About seven years ago, I got a contracting gig for a website that wanted a "sear...

aliswe · on July 19, 2019

I can chime in here that lucene- based solutions are sufficient almost always, for a purely frontend, js-based fuzzy search engine check out fusejs. https://fusejs.io/

hiram112 · on July 20, 2019

Can you explain a bit why ES isn't a good solution for storing data itself?

I inherited a legacy Mongo solution, and all the data is duplicated and indexed in ES, so I've always wondered why we're using both. Mongo has none of the SQL capabilities that would make my life easier, and the types of queries allowed by Mongo could be done with ES.

What are the negatives of ES alone?

manigandham · on July 20, 2019

It's not reliable: https://www.quora.com/Why-shouldnt-I-use-ElasticSearch-as-my...

The v7 upgrade to a new cluster protocol (zen2) has improved things but overall the system has a long history of losing or destroying data. It's better to have a primary OLTP system that's ACID and reliable while using ES as the secondary search source. You can also remove the _source field if you just need matches without the original content.

It's common to see pattern used with a relational database since, as you can see, Mongo doesn't buy you much else as another document-store.

hiram112 · on July 26, 2019

Thank you very much. It seemed like we were just duplicating a bunch of scheme-less json for no reason, but if ES can lose data, that's probably not a good idea.

manigandham · on July 20, 2019

Follow up: MongoDB is adding full-text search capabilities: https://www.youtube.com/watch?v=4QUGWnz-XaA

penagwin · on July 19, 2019

> "if it works, break it and make it better!"

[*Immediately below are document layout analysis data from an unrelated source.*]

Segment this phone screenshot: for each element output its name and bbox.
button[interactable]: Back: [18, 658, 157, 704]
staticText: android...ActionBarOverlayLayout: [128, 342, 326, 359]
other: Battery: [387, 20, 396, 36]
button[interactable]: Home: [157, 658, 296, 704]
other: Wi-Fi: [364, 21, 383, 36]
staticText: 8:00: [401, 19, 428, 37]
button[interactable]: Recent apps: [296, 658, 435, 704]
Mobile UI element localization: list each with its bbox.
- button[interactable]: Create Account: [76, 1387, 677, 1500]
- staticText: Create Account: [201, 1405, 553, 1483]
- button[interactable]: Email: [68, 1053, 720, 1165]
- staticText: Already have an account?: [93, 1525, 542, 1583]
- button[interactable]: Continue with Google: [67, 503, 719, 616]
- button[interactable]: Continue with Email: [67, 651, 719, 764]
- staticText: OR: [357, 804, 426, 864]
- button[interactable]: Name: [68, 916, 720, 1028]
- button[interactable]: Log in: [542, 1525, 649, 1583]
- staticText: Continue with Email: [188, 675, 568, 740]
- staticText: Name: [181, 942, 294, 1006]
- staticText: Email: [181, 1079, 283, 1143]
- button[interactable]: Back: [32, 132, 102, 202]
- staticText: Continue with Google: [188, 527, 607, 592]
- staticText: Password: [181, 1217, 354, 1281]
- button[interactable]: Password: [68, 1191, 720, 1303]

Fix it 'til it breaks is what I always say :D

Needless to say my 3D printer had a lot of down-time haha.

twic · on July 19, 2019

"If it ain't broke, open it up and find out what makes it so bloody special" - i think that's wisdom from the BOFH.

eivarv · on July 19, 2019

Agreed re: using ES as primary storage (which it is NOT meant as) - as far as I can tell, it might even make you in breach of the GDPR [0].

TLDR: Lucene < 7.5 won't merge segments larger than 5GB (default) unless they accumulate 50% deletions.

Delivering a conference talk [1] later this year about it.

[0]: https://www.eivindarvesen.com/blog/2018/09/16/elasticsearch-...

[1]: https://2019.javazone.no/program/3f7cd8a7-a9ea-4874-a7dd-531...

balfirevic · on July 19, 2019

> Agreed re: using ES as primary storage (which it is NOT meant as) - as far as I can tell, it might even make you in breach of the GDPR [0].

How is GDPR compliance of having data in Elastic Search influenced by it being primary vs. secondary storage?

rickmode · on July 19, 2019

See my reply to bryanrasmussen for a full explanation.

Basically: you reindex ES periodically, so when a user is deleted from the primary, it will disappear from ES upon the next reindex. The old index is deleted at the file system level.

ipython · on July 19, 2019

At some point, though, the pedantry can get out of hand. After all, 'deleting' at the file system level is just 'unlinking' the inode from the underlying data blocks... in fact, data forensics at the file system level is probably more well-understood than recovering deleted data from a Lucene shard.

at what point would you be able to 'delete' data without being in violation of GDPR?

eivarv · on July 19, 2019

I know - it really is a matter of definition.

Though the EU has said it will consider intention etc. there's really no way of knowing for certain until when and if it's settled in a court case.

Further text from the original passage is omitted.